The initial view of the wreck shows that the ship was large. Rolf Lorenz was searching for the wreck and dedicated forty years of his life. Lorenz provides some clues to the ship. He had dived on the wreck before and had brought up some artifacts. He even brought up a cannon from the ship. This cannon had been dated back to the 18th Century. The divers go back to the wreck and find a loose piece of wood to bring up. This wood will be dated to determine the age of the ship.
In a flashback to the initial battle, one man goes after the Swedish Navy. Once he found the Swedish Navy, he is to inform his superiors of the location of the Swedish Navy. This man discovered the location of the navy and went to inform the superiors about the number and the position of the Swedish ships. The Danish Navy goes on the move to engage with the Swedish Navy.

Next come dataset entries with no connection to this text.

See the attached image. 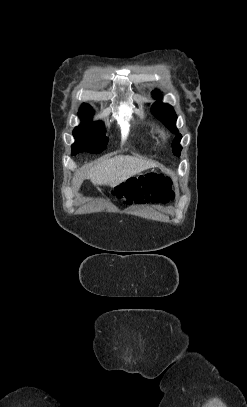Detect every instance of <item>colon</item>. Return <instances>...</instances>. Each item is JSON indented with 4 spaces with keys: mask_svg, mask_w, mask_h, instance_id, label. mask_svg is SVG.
Here are the masks:
<instances>
[{
    "mask_svg": "<svg viewBox=\"0 0 247 407\" xmlns=\"http://www.w3.org/2000/svg\"><path fill=\"white\" fill-rule=\"evenodd\" d=\"M114 194L128 204L166 203L174 198L171 179L161 174L132 178L117 186Z\"/></svg>",
    "mask_w": 247,
    "mask_h": 407,
    "instance_id": "colon-1",
    "label": "colon"
}]
</instances>
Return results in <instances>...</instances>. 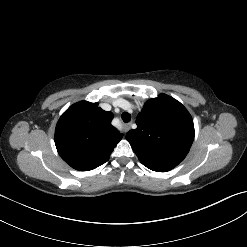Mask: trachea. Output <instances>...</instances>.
Wrapping results in <instances>:
<instances>
[{"label": "trachea", "mask_w": 247, "mask_h": 247, "mask_svg": "<svg viewBox=\"0 0 247 247\" xmlns=\"http://www.w3.org/2000/svg\"><path fill=\"white\" fill-rule=\"evenodd\" d=\"M121 117L125 123H128L131 120V115L127 112H123Z\"/></svg>", "instance_id": "3493384b"}]
</instances>
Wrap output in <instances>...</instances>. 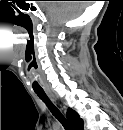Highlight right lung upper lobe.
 I'll list each match as a JSON object with an SVG mask.
<instances>
[{"mask_svg": "<svg viewBox=\"0 0 123 130\" xmlns=\"http://www.w3.org/2000/svg\"><path fill=\"white\" fill-rule=\"evenodd\" d=\"M67 118L75 130H83V121L77 112L69 108Z\"/></svg>", "mask_w": 123, "mask_h": 130, "instance_id": "obj_1", "label": "right lung upper lobe"}]
</instances>
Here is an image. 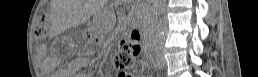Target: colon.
<instances>
[{
    "label": "colon",
    "mask_w": 258,
    "mask_h": 77,
    "mask_svg": "<svg viewBox=\"0 0 258 77\" xmlns=\"http://www.w3.org/2000/svg\"><path fill=\"white\" fill-rule=\"evenodd\" d=\"M48 29V16L46 13H41L35 28L36 37H45L48 33ZM137 44L138 40L135 39L133 35L121 42L114 57V64L118 69H130L133 66V52Z\"/></svg>",
    "instance_id": "5ec220e1"
}]
</instances>
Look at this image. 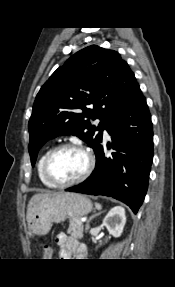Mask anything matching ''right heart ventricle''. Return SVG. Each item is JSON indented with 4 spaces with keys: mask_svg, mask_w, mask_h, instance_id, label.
I'll list each match as a JSON object with an SVG mask.
<instances>
[{
    "mask_svg": "<svg viewBox=\"0 0 175 287\" xmlns=\"http://www.w3.org/2000/svg\"><path fill=\"white\" fill-rule=\"evenodd\" d=\"M51 150V148H47L46 150H44V152L40 155L38 163H37V174H38V178L40 180V182L46 186V187H53L52 185H50L44 178L43 176V163L45 160L46 155L48 154V152Z\"/></svg>",
    "mask_w": 175,
    "mask_h": 287,
    "instance_id": "1",
    "label": "right heart ventricle"
}]
</instances>
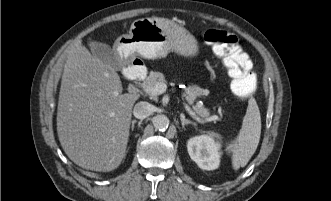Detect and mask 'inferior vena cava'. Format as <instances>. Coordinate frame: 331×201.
<instances>
[{
	"instance_id": "obj_1",
	"label": "inferior vena cava",
	"mask_w": 331,
	"mask_h": 201,
	"mask_svg": "<svg viewBox=\"0 0 331 201\" xmlns=\"http://www.w3.org/2000/svg\"><path fill=\"white\" fill-rule=\"evenodd\" d=\"M152 105L145 101L138 102L133 109V115L138 119H145L152 113Z\"/></svg>"
}]
</instances>
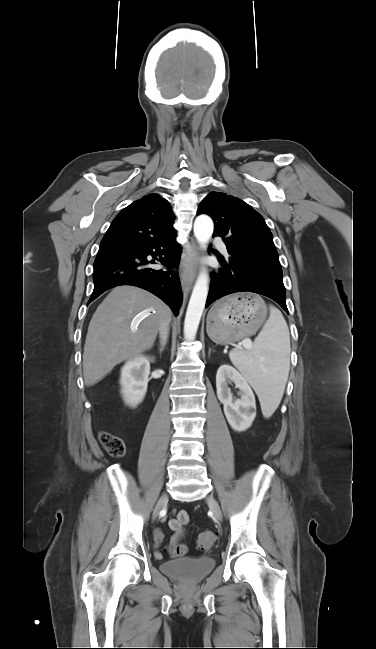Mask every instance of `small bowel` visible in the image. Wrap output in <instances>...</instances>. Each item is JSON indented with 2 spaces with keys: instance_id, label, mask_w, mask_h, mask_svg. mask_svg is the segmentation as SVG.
I'll list each match as a JSON object with an SVG mask.
<instances>
[{
  "instance_id": "obj_1",
  "label": "small bowel",
  "mask_w": 376,
  "mask_h": 649,
  "mask_svg": "<svg viewBox=\"0 0 376 649\" xmlns=\"http://www.w3.org/2000/svg\"><path fill=\"white\" fill-rule=\"evenodd\" d=\"M188 523L189 515L184 510L174 511L173 516L168 521L169 528L175 532V535L172 537L169 546L170 554L174 557L182 556L185 553V547L180 545V541L184 536L183 526L187 525ZM163 538V532L160 529H157L154 534V539L157 546L162 543ZM155 556L158 559L162 558V554L158 551L155 553Z\"/></svg>"
}]
</instances>
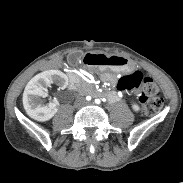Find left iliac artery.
I'll use <instances>...</instances> for the list:
<instances>
[{
    "label": "left iliac artery",
    "mask_w": 183,
    "mask_h": 183,
    "mask_svg": "<svg viewBox=\"0 0 183 183\" xmlns=\"http://www.w3.org/2000/svg\"><path fill=\"white\" fill-rule=\"evenodd\" d=\"M95 103L100 104L101 103L100 99H95Z\"/></svg>",
    "instance_id": "left-iliac-artery-1"
}]
</instances>
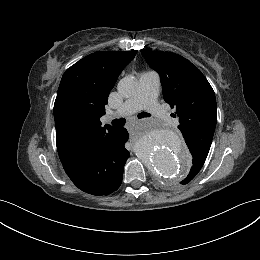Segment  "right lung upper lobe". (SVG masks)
Listing matches in <instances>:
<instances>
[{
	"label": "right lung upper lobe",
	"mask_w": 260,
	"mask_h": 260,
	"mask_svg": "<svg viewBox=\"0 0 260 260\" xmlns=\"http://www.w3.org/2000/svg\"><path fill=\"white\" fill-rule=\"evenodd\" d=\"M137 50L99 51L90 54L64 73L54 104L56 145L65 162L92 142L115 132L102 126L100 117L115 82Z\"/></svg>",
	"instance_id": "1"
}]
</instances>
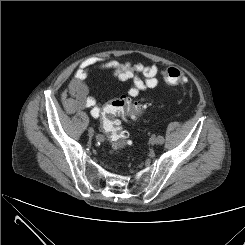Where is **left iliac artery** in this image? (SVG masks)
<instances>
[{
  "instance_id": "left-iliac-artery-1",
  "label": "left iliac artery",
  "mask_w": 245,
  "mask_h": 245,
  "mask_svg": "<svg viewBox=\"0 0 245 245\" xmlns=\"http://www.w3.org/2000/svg\"><path fill=\"white\" fill-rule=\"evenodd\" d=\"M157 142L158 144H163L164 143V138L162 136L157 137Z\"/></svg>"
}]
</instances>
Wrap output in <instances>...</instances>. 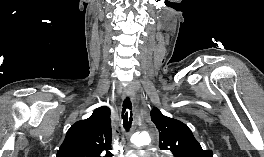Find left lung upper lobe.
Returning <instances> with one entry per match:
<instances>
[{
	"instance_id": "5c2ea615",
	"label": "left lung upper lobe",
	"mask_w": 264,
	"mask_h": 157,
	"mask_svg": "<svg viewBox=\"0 0 264 157\" xmlns=\"http://www.w3.org/2000/svg\"><path fill=\"white\" fill-rule=\"evenodd\" d=\"M151 120L159 130V146L170 150L174 157H213L211 150H203L184 123L164 116L157 108L151 111Z\"/></svg>"
}]
</instances>
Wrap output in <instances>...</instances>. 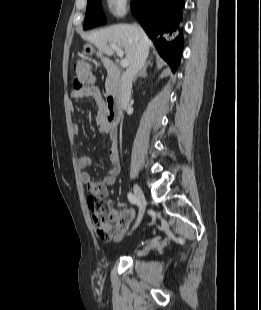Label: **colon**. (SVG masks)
I'll return each mask as SVG.
<instances>
[{"mask_svg": "<svg viewBox=\"0 0 261 310\" xmlns=\"http://www.w3.org/2000/svg\"><path fill=\"white\" fill-rule=\"evenodd\" d=\"M97 81V75L86 59H77L72 65V88L76 92L92 88ZM88 207L92 213V218L97 234L102 240H119L127 230L133 218L131 210L124 208L123 214L116 217L108 213V203L98 195L89 196Z\"/></svg>", "mask_w": 261, "mask_h": 310, "instance_id": "obj_1", "label": "colon"}]
</instances>
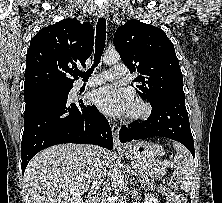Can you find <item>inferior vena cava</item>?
I'll return each instance as SVG.
<instances>
[{
    "label": "inferior vena cava",
    "instance_id": "1",
    "mask_svg": "<svg viewBox=\"0 0 222 203\" xmlns=\"http://www.w3.org/2000/svg\"><path fill=\"white\" fill-rule=\"evenodd\" d=\"M90 155H91V193H96L99 189V186L103 183L104 177H106V166L100 160L98 155V147L89 146Z\"/></svg>",
    "mask_w": 222,
    "mask_h": 203
}]
</instances>
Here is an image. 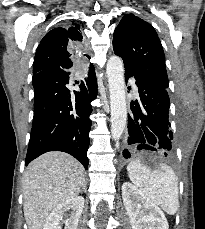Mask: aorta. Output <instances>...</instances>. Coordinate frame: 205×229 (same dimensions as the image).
I'll list each match as a JSON object with an SVG mask.
<instances>
[{"mask_svg": "<svg viewBox=\"0 0 205 229\" xmlns=\"http://www.w3.org/2000/svg\"><path fill=\"white\" fill-rule=\"evenodd\" d=\"M111 108V135L119 140L127 122L124 65L118 56L109 58L106 65Z\"/></svg>", "mask_w": 205, "mask_h": 229, "instance_id": "762f6f07", "label": "aorta"}]
</instances>
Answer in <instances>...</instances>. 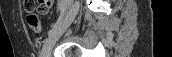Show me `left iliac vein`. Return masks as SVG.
Returning <instances> with one entry per match:
<instances>
[{"label": "left iliac vein", "instance_id": "obj_1", "mask_svg": "<svg viewBox=\"0 0 172 57\" xmlns=\"http://www.w3.org/2000/svg\"><path fill=\"white\" fill-rule=\"evenodd\" d=\"M80 4L79 2H75L70 9L65 21L60 24L58 27H56L53 32L49 35L47 40L45 41L42 52H41V57H50L52 47L55 44L56 40L59 38L61 33L71 24V22L74 20L75 16L77 15L79 11Z\"/></svg>", "mask_w": 172, "mask_h": 57}]
</instances>
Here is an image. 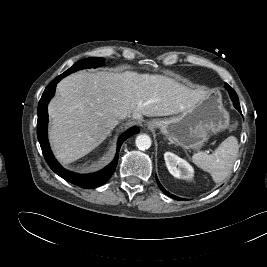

The Swedish Navy has only brought six ships to this battle, and the Hedvig Sophia is the flagship. They are facing a Danish Navy with eleven ships. Who would emerge from this battle victorious? The Hedvig Sophia is armed with over eighty guns and is built to endure heavy cannon fire. Water is leaking into the ship. The Danish ships had struck her several times below the waterline. In fact, the Danish Navy is firing hard against the Swedish Navy. Both sides suffer heavy losses and the Battle of the Baltic Sea takes its toll.
This documentary then examines the Swedish Ship the Vasa. The Vasa demonstrates the size of the warship of the 17th Century. It was the showpiece of the Swedish Navy. This ship was never put into service because she sunk on her maiden voyage. The Vasa hull was made with over one thousand oak logs, and there were sixty-four cannons on board. The Warship was a costly investment for any country’s navy.
So what was the name of this ship? Why was this ship discovered in shallow waters? What can this ship tell us about the remains of the Battle for the Baltic Sea? Tune into the rest of this documentary to find out.
Would I show this documentary to a history class? This documentary would prompt some good discussion on archeology and what it took to identify a ship. This one would be a good one to add to the independent study student list. I would put this documentary as a “potential” show.